Thursday, April 16, 2009


It seemed a bit unusual to me that over the last couple of days there has been an increase of black surveillance Priuses situated at selected spots around our house. A couple of spooked researchers in our secret basement laboratory took the situation into their own hands. While one of the 'observers' in one of the cars went on a donut run, our researchers gassed and absconded with the other to interrogate in our dungeon. Using various proprietary methods, these scientists made some interesting finds.

The Department of Homeland Security has had our number since the Obama inauguration. We were identified as extremist haters through yard signs and blog posts. But the latest increase in activity was caused through the monitoring of a short series of e-mails.

(Since the past three generations of Burris contained a total of six veterans; three Navy and three Army, there has always been a bit of rivalry between the service members.)

After the Navy successfully dispatched three Pirates on Easter Sunday, I, retired Army, graciously offered Grandpa Jerry, retired Navy, my congratulations. In his response, Jerry mentioned his Walrus training. To the uninformed observer, this statement would be taken as a joking play on the Navy Seals; as an aged, not quite in top shape wannabe. However, Obama's Homeland Security was onto the true meaning instantly. WALRUS is the acronym for Westerners Against Liberals Ruining the U.S. Therefore, OHS increased surveillance.

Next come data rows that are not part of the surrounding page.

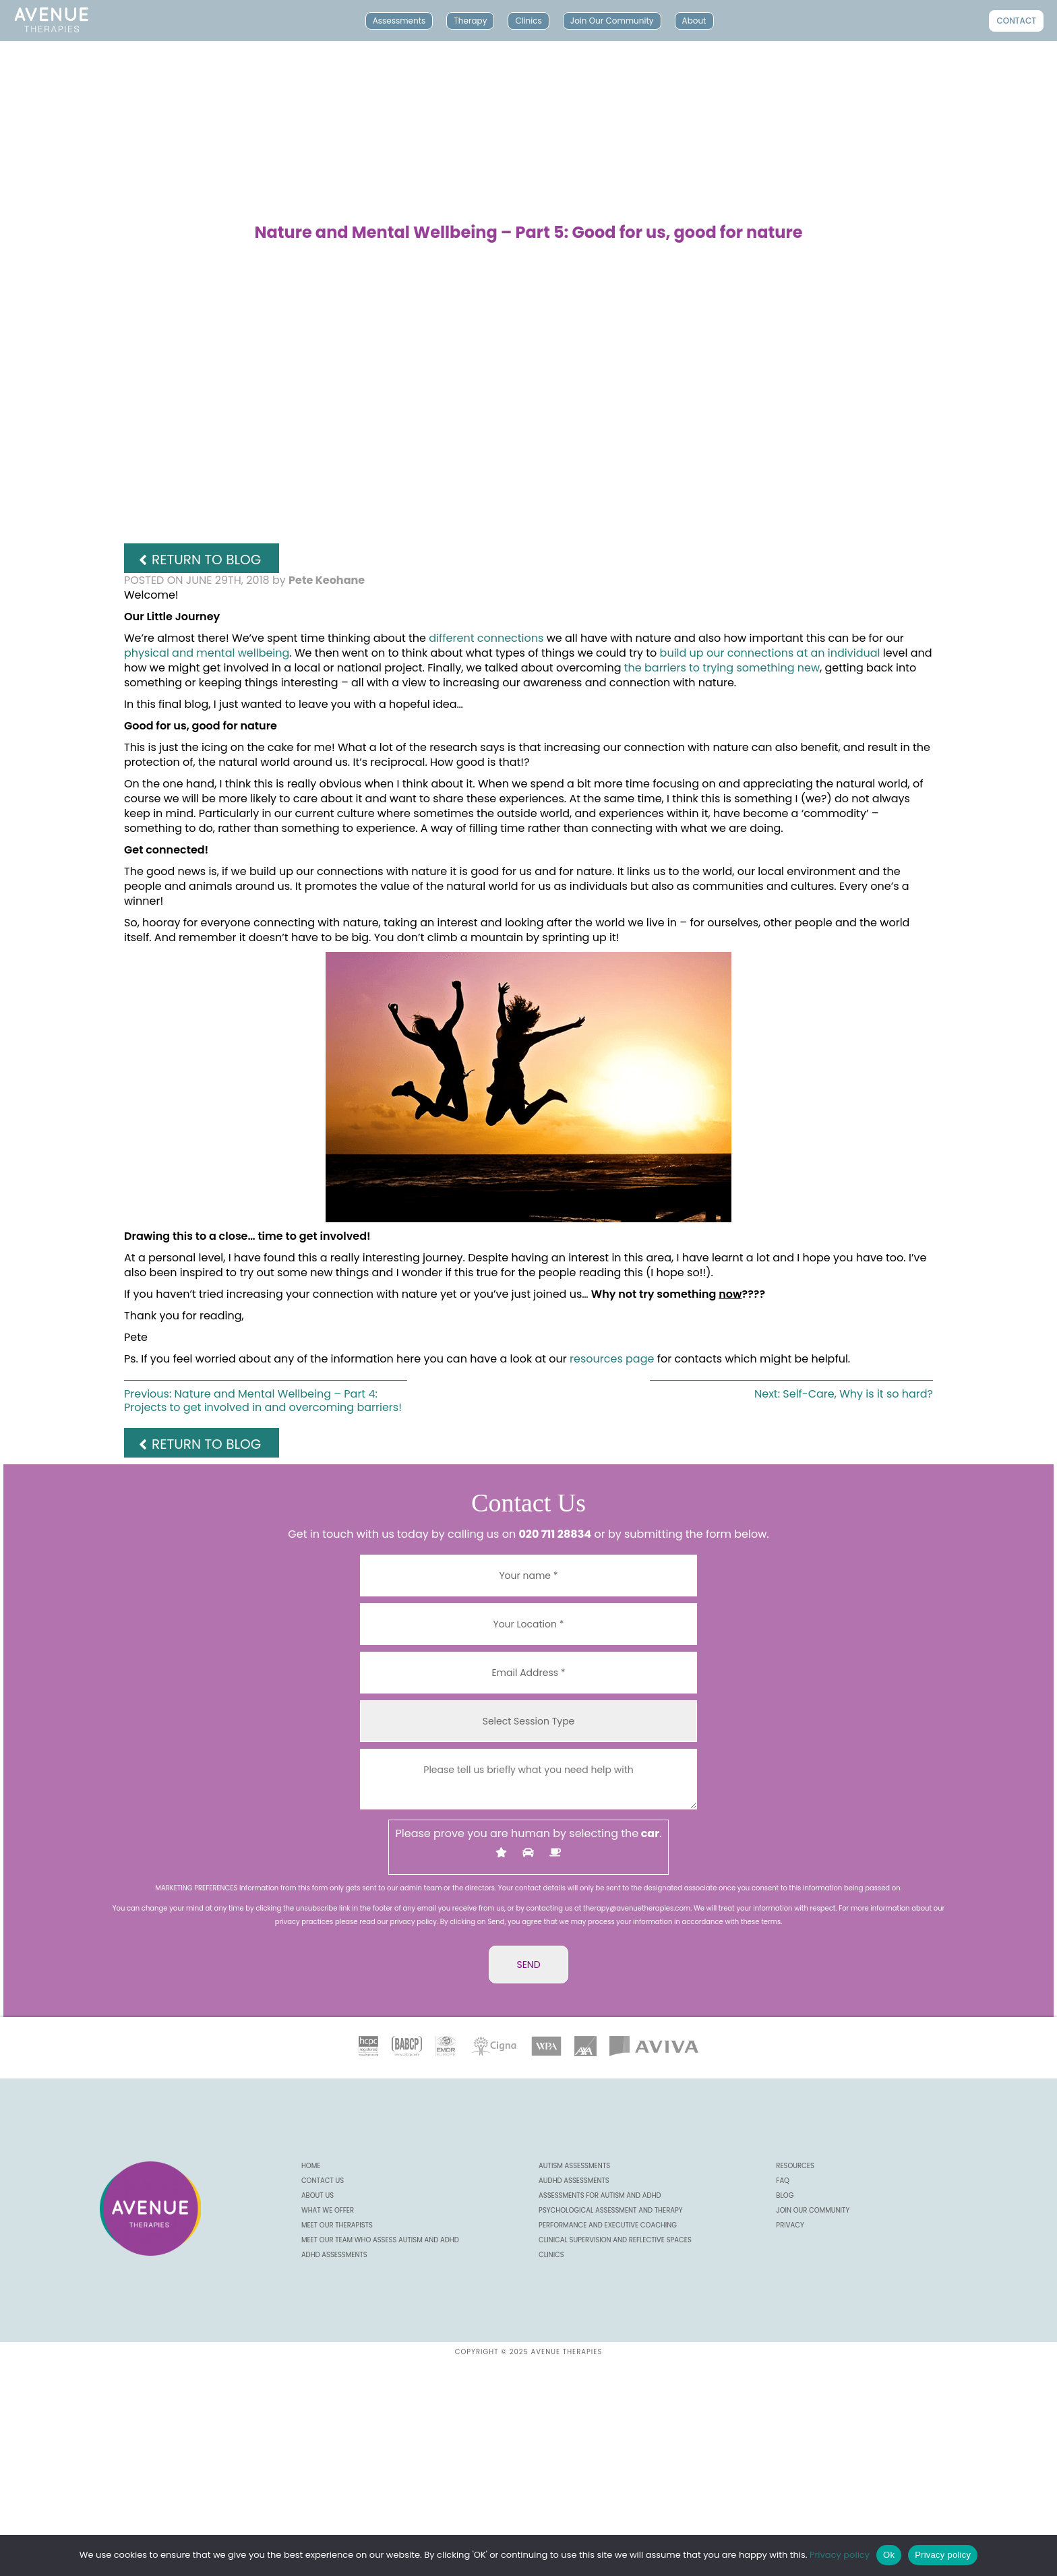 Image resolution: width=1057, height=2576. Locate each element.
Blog (784, 2195)
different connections (486, 638)
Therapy (470, 20)
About (694, 20)
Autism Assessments (574, 2166)
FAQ (782, 2181)
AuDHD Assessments (574, 2181)
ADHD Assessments (334, 2255)
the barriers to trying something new (722, 668)
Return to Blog (206, 559)
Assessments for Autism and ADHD (600, 2195)
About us (317, 2195)
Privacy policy (840, 2554)
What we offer (327, 2210)
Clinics (528, 20)
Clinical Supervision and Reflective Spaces (615, 2240)
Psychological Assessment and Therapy (611, 2210)
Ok (889, 2555)
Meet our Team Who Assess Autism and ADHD (380, 2240)
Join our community (812, 2210)
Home (311, 2166)
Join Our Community (612, 20)
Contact (1016, 20)
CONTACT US (322, 2181)
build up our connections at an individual (771, 653)
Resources (795, 2166)
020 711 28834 (554, 1534)
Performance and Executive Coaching (608, 2225)
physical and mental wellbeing (206, 653)
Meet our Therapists (337, 2225)
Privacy (790, 2225)
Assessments (399, 20)
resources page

Our lab interrogators also tortured out of the agent another method of evaluating the extremist threat level of American citizens- old fashioned police work. Any automobile that didn't have an Obama/Biden, a Flush Rush, a Defoliate Bush, a War is NOT the Answer, a Visualize World Peace, or a Save the Planet bumper sticker was immediately classified as a Right-wing extremist threat.

Our researchers returned the agent to his car before the return of the donut man, leaving no memory of the interrogation.